▶ **Instructions to follow**:
From the line that contains "Segment every instance of 'aorta'" to the last line of the data below, transcribe every line exactly. Do not include the pictures.

▶ **Extracted entries**:
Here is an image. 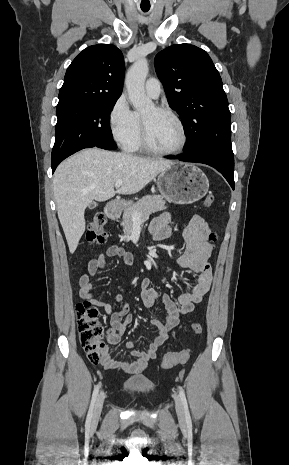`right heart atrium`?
<instances>
[{"label":"right heart atrium","instance_id":"obj_1","mask_svg":"<svg viewBox=\"0 0 289 465\" xmlns=\"http://www.w3.org/2000/svg\"><path fill=\"white\" fill-rule=\"evenodd\" d=\"M108 125L113 139L123 147L138 132L139 118L130 108L125 96H119L113 103L108 114Z\"/></svg>","mask_w":289,"mask_h":465}]
</instances>
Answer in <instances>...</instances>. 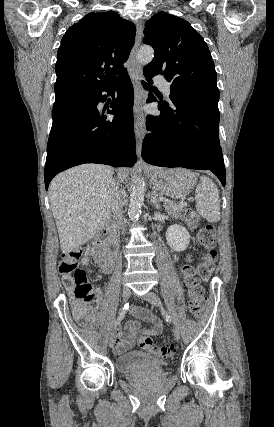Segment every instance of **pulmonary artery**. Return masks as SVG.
Returning a JSON list of instances; mask_svg holds the SVG:
<instances>
[{
  "mask_svg": "<svg viewBox=\"0 0 274 427\" xmlns=\"http://www.w3.org/2000/svg\"><path fill=\"white\" fill-rule=\"evenodd\" d=\"M162 81L163 80L160 77L156 79V82L159 84L162 83ZM161 89H162L163 93L165 94V96L167 97V99L170 100L171 90H170L169 84L168 83H162Z\"/></svg>",
  "mask_w": 274,
  "mask_h": 427,
  "instance_id": "e3ab8cb5",
  "label": "pulmonary artery"
}]
</instances>
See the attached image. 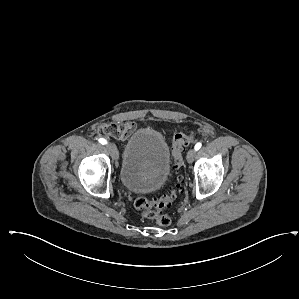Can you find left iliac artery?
<instances>
[{
    "instance_id": "44dca946",
    "label": "left iliac artery",
    "mask_w": 299,
    "mask_h": 299,
    "mask_svg": "<svg viewBox=\"0 0 299 299\" xmlns=\"http://www.w3.org/2000/svg\"><path fill=\"white\" fill-rule=\"evenodd\" d=\"M202 144L200 142L196 143L194 149L195 151H198L201 148Z\"/></svg>"
}]
</instances>
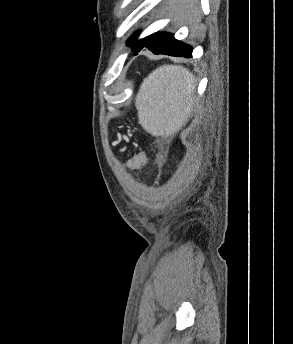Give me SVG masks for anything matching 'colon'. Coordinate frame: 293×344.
Masks as SVG:
<instances>
[{"mask_svg": "<svg viewBox=\"0 0 293 344\" xmlns=\"http://www.w3.org/2000/svg\"><path fill=\"white\" fill-rule=\"evenodd\" d=\"M164 154L163 153H158L157 154V161L162 164L164 162Z\"/></svg>", "mask_w": 293, "mask_h": 344, "instance_id": "obj_1", "label": "colon"}]
</instances>
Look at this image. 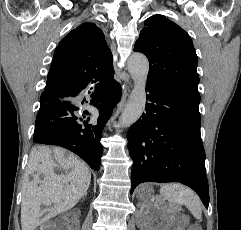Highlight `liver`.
Here are the masks:
<instances>
[{
  "label": "liver",
  "instance_id": "6515ba94",
  "mask_svg": "<svg viewBox=\"0 0 241 230\" xmlns=\"http://www.w3.org/2000/svg\"><path fill=\"white\" fill-rule=\"evenodd\" d=\"M56 167L65 174H56ZM29 175L33 177L31 180ZM26 177L21 202L22 230H35L50 217L73 208L86 195L91 181L89 168L76 156H65L63 149L46 146L31 151ZM43 204L54 207L45 212L41 210Z\"/></svg>",
  "mask_w": 241,
  "mask_h": 230
}]
</instances>
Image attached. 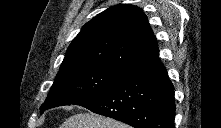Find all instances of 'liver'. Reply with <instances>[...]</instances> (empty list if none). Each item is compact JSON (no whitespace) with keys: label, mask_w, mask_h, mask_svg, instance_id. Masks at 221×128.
Wrapping results in <instances>:
<instances>
[{"label":"liver","mask_w":221,"mask_h":128,"mask_svg":"<svg viewBox=\"0 0 221 128\" xmlns=\"http://www.w3.org/2000/svg\"><path fill=\"white\" fill-rule=\"evenodd\" d=\"M60 128H129V126L95 113H79L69 117Z\"/></svg>","instance_id":"6515ba94"}]
</instances>
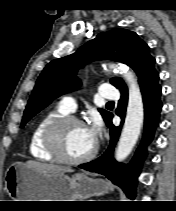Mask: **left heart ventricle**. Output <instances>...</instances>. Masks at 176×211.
I'll return each mask as SVG.
<instances>
[{
  "mask_svg": "<svg viewBox=\"0 0 176 211\" xmlns=\"http://www.w3.org/2000/svg\"><path fill=\"white\" fill-rule=\"evenodd\" d=\"M95 141L89 135L86 126L72 124L62 133V145L65 153L70 157H81L93 148Z\"/></svg>",
  "mask_w": 176,
  "mask_h": 211,
  "instance_id": "1",
  "label": "left heart ventricle"
}]
</instances>
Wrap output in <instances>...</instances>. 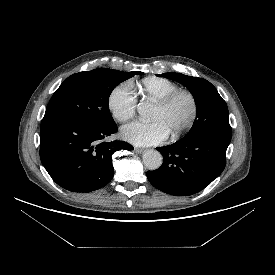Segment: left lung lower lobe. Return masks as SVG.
Wrapping results in <instances>:
<instances>
[{
    "label": "left lung lower lobe",
    "mask_w": 275,
    "mask_h": 275,
    "mask_svg": "<svg viewBox=\"0 0 275 275\" xmlns=\"http://www.w3.org/2000/svg\"><path fill=\"white\" fill-rule=\"evenodd\" d=\"M230 141L207 138L181 139L158 147L163 164L147 172L149 182L162 192L189 196L207 187L225 168Z\"/></svg>",
    "instance_id": "1"
}]
</instances>
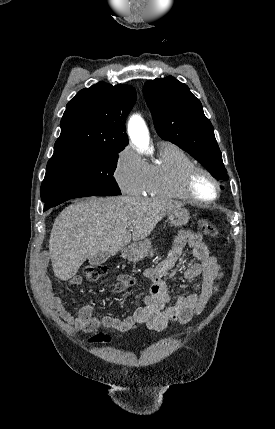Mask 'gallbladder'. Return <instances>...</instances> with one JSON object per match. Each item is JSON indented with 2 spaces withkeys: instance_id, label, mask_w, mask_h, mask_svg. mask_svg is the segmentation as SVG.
<instances>
[{
  "instance_id": "obj_1",
  "label": "gallbladder",
  "mask_w": 275,
  "mask_h": 429,
  "mask_svg": "<svg viewBox=\"0 0 275 429\" xmlns=\"http://www.w3.org/2000/svg\"><path fill=\"white\" fill-rule=\"evenodd\" d=\"M109 254L107 252H98L96 255L89 259V264L92 266H99L107 261Z\"/></svg>"
}]
</instances>
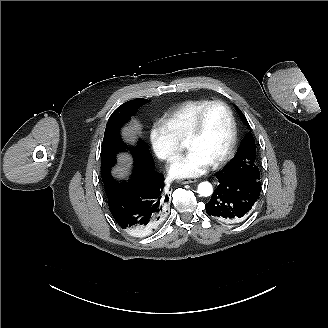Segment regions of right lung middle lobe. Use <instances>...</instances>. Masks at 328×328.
Returning a JSON list of instances; mask_svg holds the SVG:
<instances>
[{
  "instance_id": "obj_1",
  "label": "right lung middle lobe",
  "mask_w": 328,
  "mask_h": 328,
  "mask_svg": "<svg viewBox=\"0 0 328 328\" xmlns=\"http://www.w3.org/2000/svg\"><path fill=\"white\" fill-rule=\"evenodd\" d=\"M147 102L149 101L143 98L125 102L111 114L106 124L101 150V177L106 192H110L111 186L116 183L110 171L116 164L118 152L125 151L126 148L131 152L134 159V172L140 168H146L153 161L152 155L143 142L139 141L136 146L128 147L122 142L119 134L121 125L130 119L135 110Z\"/></svg>"
}]
</instances>
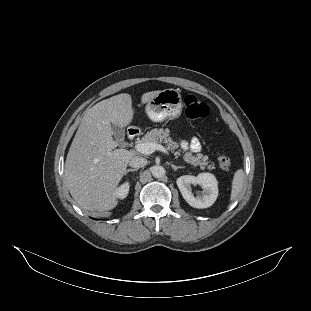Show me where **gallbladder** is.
<instances>
[{
	"instance_id": "1",
	"label": "gallbladder",
	"mask_w": 311,
	"mask_h": 311,
	"mask_svg": "<svg viewBox=\"0 0 311 311\" xmlns=\"http://www.w3.org/2000/svg\"><path fill=\"white\" fill-rule=\"evenodd\" d=\"M113 132L117 145L123 147L125 145V131L120 128L114 127Z\"/></svg>"
}]
</instances>
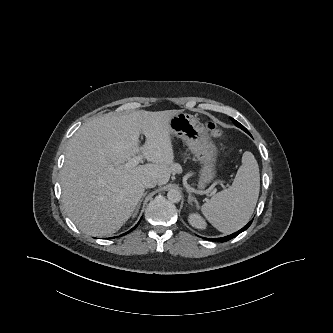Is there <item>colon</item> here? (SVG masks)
Masks as SVG:
<instances>
[{
    "instance_id": "1",
    "label": "colon",
    "mask_w": 333,
    "mask_h": 333,
    "mask_svg": "<svg viewBox=\"0 0 333 333\" xmlns=\"http://www.w3.org/2000/svg\"><path fill=\"white\" fill-rule=\"evenodd\" d=\"M207 128L208 130L214 135L218 136L219 135V129L217 128L216 124L213 122H208L207 123Z\"/></svg>"
}]
</instances>
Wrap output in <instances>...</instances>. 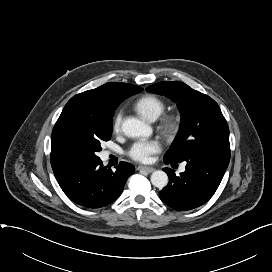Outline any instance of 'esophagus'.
<instances>
[{
	"label": "esophagus",
	"mask_w": 272,
	"mask_h": 272,
	"mask_svg": "<svg viewBox=\"0 0 272 272\" xmlns=\"http://www.w3.org/2000/svg\"><path fill=\"white\" fill-rule=\"evenodd\" d=\"M137 169L139 171H146L148 173H151V172L155 171V169L153 167H148V166H138Z\"/></svg>",
	"instance_id": "34e87169"
}]
</instances>
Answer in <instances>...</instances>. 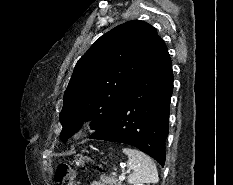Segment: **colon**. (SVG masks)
Segmentation results:
<instances>
[{
  "label": "colon",
  "mask_w": 233,
  "mask_h": 185,
  "mask_svg": "<svg viewBox=\"0 0 233 185\" xmlns=\"http://www.w3.org/2000/svg\"><path fill=\"white\" fill-rule=\"evenodd\" d=\"M76 169L69 163H60L55 172V185H74Z\"/></svg>",
  "instance_id": "5ec220e1"
}]
</instances>
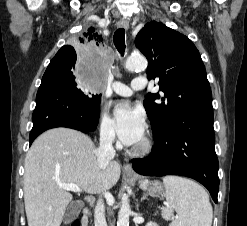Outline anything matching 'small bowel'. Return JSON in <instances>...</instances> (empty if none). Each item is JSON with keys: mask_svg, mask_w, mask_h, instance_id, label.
Wrapping results in <instances>:
<instances>
[{"mask_svg": "<svg viewBox=\"0 0 247 226\" xmlns=\"http://www.w3.org/2000/svg\"><path fill=\"white\" fill-rule=\"evenodd\" d=\"M148 226H156L155 224H149Z\"/></svg>", "mask_w": 247, "mask_h": 226, "instance_id": "1", "label": "small bowel"}]
</instances>
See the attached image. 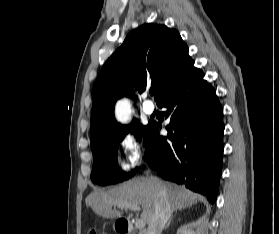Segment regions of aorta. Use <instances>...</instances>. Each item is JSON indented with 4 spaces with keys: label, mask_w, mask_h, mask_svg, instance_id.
Masks as SVG:
<instances>
[{
    "label": "aorta",
    "mask_w": 279,
    "mask_h": 234,
    "mask_svg": "<svg viewBox=\"0 0 279 234\" xmlns=\"http://www.w3.org/2000/svg\"><path fill=\"white\" fill-rule=\"evenodd\" d=\"M130 104L128 100L122 99L117 102L115 108V115L119 122L126 123L130 118Z\"/></svg>",
    "instance_id": "obj_1"
}]
</instances>
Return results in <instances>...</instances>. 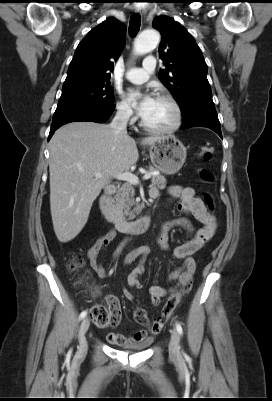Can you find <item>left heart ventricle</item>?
<instances>
[{"label": "left heart ventricle", "mask_w": 272, "mask_h": 401, "mask_svg": "<svg viewBox=\"0 0 272 401\" xmlns=\"http://www.w3.org/2000/svg\"><path fill=\"white\" fill-rule=\"evenodd\" d=\"M142 119L151 127H168L174 120V110L168 101L155 98L152 106Z\"/></svg>", "instance_id": "1"}]
</instances>
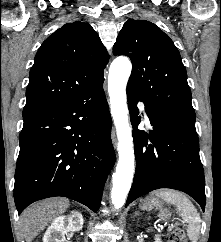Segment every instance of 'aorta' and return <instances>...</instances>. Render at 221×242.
I'll return each mask as SVG.
<instances>
[{"mask_svg":"<svg viewBox=\"0 0 221 242\" xmlns=\"http://www.w3.org/2000/svg\"><path fill=\"white\" fill-rule=\"evenodd\" d=\"M131 70L130 60L127 57H118L112 62L108 76L111 115L116 127L119 152L111 191V201L116 209L124 205L134 175L133 138L126 103V85Z\"/></svg>","mask_w":221,"mask_h":242,"instance_id":"obj_1","label":"aorta"}]
</instances>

▶ **Solved exercise**:
Segment every instance of 'aorta' and return <instances>...</instances>. Render at 221×242.
I'll return each mask as SVG.
<instances>
[{"mask_svg":"<svg viewBox=\"0 0 221 242\" xmlns=\"http://www.w3.org/2000/svg\"><path fill=\"white\" fill-rule=\"evenodd\" d=\"M131 70L130 60L127 57H118L112 62L108 76L111 115L116 127L119 152L111 191V201L116 209L124 205L134 175L133 138L126 103V85Z\"/></svg>","mask_w":221,"mask_h":242,"instance_id":"obj_1","label":"aorta"}]
</instances>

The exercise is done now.